By a MetNews Staff Writer


The California Supreme Court yesterday unanimously affirmed the death sentence imposed on a parolee who murdered an Oakland woman while robbing her residence

Justice Carol Corrigan rejected challenges to the conviction of Grayland Winbush, and to the death penalty, including the defendant’s claim that prosecutors challenged potential jurors who were black on account of their race.

Winbush was a 19-year-old Berkeley resident when 20-year-old Erika Beeson was killed in the apartment she shared with Mario Botello, who was out Christmas shopping at the time. Winbush, who had been released from the Youth Authority 10 days earlier, reportedly committed the murder just hours after the ankle bracelet he was required to wear as a condition of his parole stopped transmitting.
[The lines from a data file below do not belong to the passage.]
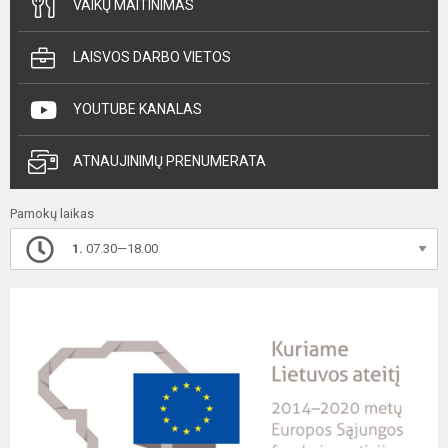
VAIKŲ MAITINIMAS
LAISVOS DARBO VIETOS
YOUTUBE KANALAS
ATNAUJINIMŲ PRENUMERATA
Pamokų laikas
1.
07.30—18.00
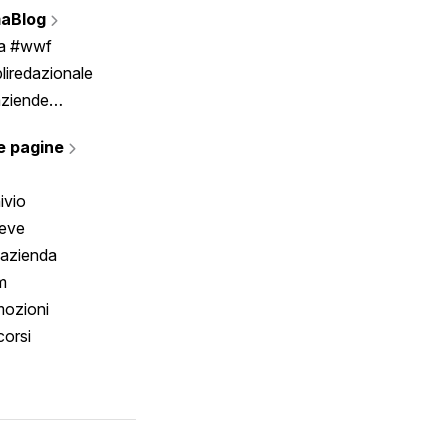
aBlog
Scrivici
ia #wwf
liredazionale
aziende
rmano
e pagine
ivio
reve
 azienda
m
ozioni
orsi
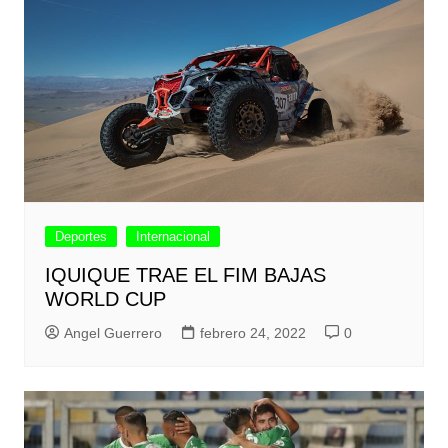
Deportes
Internacional
IQUIQUE TRAE EL FIM BAJAS
WORLD CUP
Angel Guerrero
febrero 24, 2022
0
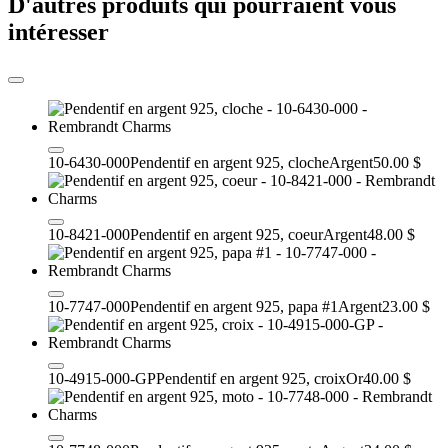
D'autres produits qui pourraient vous
intéresser
10-6430-000
Pendentif en argent 925, cloche
Argent
50.00 $
10-8421-000
Pendentif en argent 925, coeur
Argent
48.00 $
10-7747-000
Pendentif en argent 925, papa #1
Argent
23.00 $
10-4915-000-GP
Pendentif en argent 925, croix
Or
40.00 $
Winbush knew Botello as a childhood friend of co-defendant Norman Patterson, whose sister was married to Winbush’s brother, according to testimony. Patterson was convicted in a joint trial with Winbush and sentenced to life imprisonment without parole.

Prosecutors presented evidence that the pair stole a shotgun, $300 and some stereo equipment, and strangled and stabbed Beeson. Patterson, after being arrested in connection with another crime, confessed to the killing and implicated Winbush.

Winbush’s appeal emphasized a claim that prosecutors improperly exercised three peremptory challenges against African Americans because of race, resulting in a jury that did not include a single black juror or alternate. Alameda Superior Court Judge Jeffrey W. Horner denied the defense challenges, concluding that prosecutors had given non-pretextual, race-neutral reasons for the strikes.

One panelist, they said, was stricken because he had expressed ambivalent feelings about the death penalty, and seemed unfriendly toward law enforcement. The others expressed views that the criminal justice system treats indigent defendants and minorities less favorably than others, and one of them had served as foreperson of a hung jury.

Corrigan said Horner’s evaluation of the strikes was reasonable, rejecting the claim that the views of the stricken jurors were similar to those of jurors whom the prosecutors accepted. While the stricken panelists were not the only ones who expressed concerns about the treatment of minorities, their responses to other questions would have led a reasonable prosecutor to believe they were more likely to convict, for reasons having nothing to do with race, the justice concluded.

The case is People v. Winbush, 17 S.O.S. 369.